***** Source material
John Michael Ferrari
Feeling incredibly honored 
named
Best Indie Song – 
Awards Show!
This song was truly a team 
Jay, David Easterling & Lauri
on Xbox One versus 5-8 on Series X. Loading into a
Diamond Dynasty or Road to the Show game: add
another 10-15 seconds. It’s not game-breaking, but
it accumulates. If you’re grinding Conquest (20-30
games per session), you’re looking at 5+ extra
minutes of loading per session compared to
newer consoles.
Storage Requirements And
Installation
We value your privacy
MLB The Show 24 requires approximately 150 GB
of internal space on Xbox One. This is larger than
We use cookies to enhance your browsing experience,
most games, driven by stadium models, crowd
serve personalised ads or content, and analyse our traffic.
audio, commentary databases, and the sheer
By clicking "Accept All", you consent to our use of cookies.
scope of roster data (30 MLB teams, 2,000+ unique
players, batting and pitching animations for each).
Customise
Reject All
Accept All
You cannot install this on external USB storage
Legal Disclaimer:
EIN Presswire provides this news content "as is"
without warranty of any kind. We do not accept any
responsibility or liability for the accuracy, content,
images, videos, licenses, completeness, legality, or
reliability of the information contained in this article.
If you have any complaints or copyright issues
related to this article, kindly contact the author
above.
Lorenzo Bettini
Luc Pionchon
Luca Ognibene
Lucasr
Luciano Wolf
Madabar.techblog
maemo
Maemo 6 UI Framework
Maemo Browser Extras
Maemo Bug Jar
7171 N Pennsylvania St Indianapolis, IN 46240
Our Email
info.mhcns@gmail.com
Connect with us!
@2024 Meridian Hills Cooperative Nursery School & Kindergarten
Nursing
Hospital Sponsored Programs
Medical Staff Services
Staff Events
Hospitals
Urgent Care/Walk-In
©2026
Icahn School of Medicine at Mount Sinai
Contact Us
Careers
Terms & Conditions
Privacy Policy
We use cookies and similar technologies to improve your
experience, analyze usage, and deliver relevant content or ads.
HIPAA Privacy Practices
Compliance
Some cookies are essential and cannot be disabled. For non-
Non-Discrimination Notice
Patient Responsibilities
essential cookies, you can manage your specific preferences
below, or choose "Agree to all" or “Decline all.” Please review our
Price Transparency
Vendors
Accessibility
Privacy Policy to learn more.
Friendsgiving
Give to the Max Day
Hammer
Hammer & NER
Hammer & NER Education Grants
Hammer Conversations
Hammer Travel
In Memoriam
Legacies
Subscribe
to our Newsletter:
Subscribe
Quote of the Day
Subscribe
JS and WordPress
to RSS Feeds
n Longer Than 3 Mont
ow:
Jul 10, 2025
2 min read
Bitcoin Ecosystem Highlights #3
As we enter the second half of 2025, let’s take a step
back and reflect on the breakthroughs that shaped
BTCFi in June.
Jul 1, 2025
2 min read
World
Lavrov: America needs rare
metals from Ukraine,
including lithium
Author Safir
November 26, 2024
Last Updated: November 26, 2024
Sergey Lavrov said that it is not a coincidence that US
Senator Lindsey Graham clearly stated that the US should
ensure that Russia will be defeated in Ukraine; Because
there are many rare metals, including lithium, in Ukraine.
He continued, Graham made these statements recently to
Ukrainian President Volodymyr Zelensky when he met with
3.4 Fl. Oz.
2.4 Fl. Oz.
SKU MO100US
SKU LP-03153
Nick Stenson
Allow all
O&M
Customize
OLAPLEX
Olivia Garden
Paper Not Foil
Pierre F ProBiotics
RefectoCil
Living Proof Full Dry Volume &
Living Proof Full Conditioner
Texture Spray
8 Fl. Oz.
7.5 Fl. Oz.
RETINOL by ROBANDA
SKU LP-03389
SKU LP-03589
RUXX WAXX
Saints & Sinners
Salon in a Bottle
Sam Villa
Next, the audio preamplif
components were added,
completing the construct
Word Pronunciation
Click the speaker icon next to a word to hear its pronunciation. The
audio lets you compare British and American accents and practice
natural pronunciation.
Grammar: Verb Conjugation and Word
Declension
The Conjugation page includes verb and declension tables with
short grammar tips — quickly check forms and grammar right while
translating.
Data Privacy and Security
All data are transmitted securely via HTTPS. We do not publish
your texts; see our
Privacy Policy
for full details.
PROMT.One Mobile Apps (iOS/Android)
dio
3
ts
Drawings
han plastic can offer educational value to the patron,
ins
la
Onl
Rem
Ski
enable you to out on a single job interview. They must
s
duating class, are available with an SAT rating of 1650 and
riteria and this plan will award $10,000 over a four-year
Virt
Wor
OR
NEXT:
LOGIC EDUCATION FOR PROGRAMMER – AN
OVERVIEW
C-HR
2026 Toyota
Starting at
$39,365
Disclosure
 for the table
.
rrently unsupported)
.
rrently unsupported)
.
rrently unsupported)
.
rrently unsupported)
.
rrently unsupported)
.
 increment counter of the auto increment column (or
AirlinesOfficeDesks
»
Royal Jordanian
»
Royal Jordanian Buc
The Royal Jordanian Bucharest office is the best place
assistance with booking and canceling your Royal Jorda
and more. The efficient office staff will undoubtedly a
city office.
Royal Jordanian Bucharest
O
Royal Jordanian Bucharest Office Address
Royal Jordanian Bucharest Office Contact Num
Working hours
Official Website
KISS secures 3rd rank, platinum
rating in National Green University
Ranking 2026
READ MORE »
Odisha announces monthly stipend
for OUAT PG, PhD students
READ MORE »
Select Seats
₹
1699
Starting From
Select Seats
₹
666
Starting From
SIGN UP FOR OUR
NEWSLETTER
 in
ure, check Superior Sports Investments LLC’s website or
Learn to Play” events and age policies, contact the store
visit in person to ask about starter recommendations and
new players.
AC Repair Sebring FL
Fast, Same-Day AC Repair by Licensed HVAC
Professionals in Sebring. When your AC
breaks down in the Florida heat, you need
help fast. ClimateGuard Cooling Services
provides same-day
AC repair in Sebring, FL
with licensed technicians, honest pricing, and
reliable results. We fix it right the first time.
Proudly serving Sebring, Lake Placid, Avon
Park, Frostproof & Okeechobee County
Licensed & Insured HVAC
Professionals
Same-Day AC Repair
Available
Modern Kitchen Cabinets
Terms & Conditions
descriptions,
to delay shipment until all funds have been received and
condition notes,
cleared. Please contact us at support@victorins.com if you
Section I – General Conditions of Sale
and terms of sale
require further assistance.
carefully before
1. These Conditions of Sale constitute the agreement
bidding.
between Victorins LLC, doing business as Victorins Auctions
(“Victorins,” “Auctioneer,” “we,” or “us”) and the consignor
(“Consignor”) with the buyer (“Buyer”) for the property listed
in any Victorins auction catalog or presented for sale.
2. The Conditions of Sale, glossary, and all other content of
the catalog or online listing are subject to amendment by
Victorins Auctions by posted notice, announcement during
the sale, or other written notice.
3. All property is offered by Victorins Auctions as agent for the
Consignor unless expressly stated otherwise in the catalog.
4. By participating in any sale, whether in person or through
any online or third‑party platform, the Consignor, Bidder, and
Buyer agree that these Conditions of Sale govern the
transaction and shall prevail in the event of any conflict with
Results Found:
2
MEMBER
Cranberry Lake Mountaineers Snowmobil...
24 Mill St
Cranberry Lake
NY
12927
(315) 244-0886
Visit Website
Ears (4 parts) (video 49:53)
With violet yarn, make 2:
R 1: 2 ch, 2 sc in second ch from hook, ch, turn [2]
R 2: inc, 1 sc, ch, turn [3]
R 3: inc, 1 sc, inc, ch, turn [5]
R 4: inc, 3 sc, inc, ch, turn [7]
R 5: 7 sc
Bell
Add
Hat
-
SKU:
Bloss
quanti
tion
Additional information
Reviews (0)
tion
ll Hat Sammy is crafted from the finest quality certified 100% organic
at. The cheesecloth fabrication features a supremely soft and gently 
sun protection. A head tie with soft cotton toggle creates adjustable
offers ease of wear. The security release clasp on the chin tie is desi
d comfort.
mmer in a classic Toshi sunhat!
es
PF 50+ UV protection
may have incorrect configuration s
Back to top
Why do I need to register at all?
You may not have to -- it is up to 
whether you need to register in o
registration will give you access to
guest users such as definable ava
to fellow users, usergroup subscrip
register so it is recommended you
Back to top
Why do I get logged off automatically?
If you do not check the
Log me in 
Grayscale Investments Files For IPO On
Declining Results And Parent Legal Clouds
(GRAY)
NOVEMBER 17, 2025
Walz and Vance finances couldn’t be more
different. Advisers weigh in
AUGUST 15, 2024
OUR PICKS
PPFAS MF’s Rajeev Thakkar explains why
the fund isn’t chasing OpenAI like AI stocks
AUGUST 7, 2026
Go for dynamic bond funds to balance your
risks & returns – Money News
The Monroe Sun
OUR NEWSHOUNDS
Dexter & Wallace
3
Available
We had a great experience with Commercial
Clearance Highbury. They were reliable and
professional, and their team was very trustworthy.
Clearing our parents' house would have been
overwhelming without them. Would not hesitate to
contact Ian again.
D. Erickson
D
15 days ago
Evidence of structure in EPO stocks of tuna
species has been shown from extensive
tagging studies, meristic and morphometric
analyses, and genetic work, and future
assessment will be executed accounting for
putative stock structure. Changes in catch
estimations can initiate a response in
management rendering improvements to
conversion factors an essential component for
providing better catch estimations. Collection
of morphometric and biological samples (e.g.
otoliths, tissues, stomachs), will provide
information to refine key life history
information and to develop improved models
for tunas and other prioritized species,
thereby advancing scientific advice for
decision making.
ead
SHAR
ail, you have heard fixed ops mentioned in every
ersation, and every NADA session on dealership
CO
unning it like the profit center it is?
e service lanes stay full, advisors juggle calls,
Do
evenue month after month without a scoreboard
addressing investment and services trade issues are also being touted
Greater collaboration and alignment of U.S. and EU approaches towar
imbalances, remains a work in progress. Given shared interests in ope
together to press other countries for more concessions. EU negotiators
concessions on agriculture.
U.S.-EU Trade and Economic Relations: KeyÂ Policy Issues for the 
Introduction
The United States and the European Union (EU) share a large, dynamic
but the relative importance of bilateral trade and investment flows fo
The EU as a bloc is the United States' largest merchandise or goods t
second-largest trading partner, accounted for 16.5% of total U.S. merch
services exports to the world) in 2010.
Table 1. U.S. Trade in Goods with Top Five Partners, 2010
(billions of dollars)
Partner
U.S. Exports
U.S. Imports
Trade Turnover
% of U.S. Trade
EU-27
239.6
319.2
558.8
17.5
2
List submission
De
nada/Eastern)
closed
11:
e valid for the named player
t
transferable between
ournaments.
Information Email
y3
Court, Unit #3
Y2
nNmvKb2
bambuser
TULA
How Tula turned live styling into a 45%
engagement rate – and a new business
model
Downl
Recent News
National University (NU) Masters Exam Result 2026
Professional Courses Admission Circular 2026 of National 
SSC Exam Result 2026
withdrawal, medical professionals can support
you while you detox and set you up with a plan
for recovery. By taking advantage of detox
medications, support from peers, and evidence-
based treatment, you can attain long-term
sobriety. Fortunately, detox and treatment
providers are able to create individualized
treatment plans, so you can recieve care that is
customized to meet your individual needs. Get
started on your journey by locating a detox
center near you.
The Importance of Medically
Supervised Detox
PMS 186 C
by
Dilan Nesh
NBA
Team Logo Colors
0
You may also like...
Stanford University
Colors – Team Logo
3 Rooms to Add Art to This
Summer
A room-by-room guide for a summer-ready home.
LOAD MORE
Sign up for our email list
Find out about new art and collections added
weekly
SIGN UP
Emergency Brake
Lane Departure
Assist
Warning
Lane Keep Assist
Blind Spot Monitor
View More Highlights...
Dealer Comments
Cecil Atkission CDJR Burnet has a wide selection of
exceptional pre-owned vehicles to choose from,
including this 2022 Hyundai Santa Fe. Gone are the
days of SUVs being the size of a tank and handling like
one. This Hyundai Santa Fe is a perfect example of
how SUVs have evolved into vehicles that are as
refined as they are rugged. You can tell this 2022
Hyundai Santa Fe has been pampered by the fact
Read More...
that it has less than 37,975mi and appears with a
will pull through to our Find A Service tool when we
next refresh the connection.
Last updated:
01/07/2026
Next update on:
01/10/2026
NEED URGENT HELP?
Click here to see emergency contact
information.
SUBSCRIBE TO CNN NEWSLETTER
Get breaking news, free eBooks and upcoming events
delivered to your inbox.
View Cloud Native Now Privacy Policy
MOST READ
**********
• [Task to complete]
Lines of the data above that include the string "Ukraine" must each be copied.

• [Solution for this problem]
metals from Ukraine,
ensure that Russia will be defeated in Ukraine; Because
there are many rare metals, including lithium, in Ukraine.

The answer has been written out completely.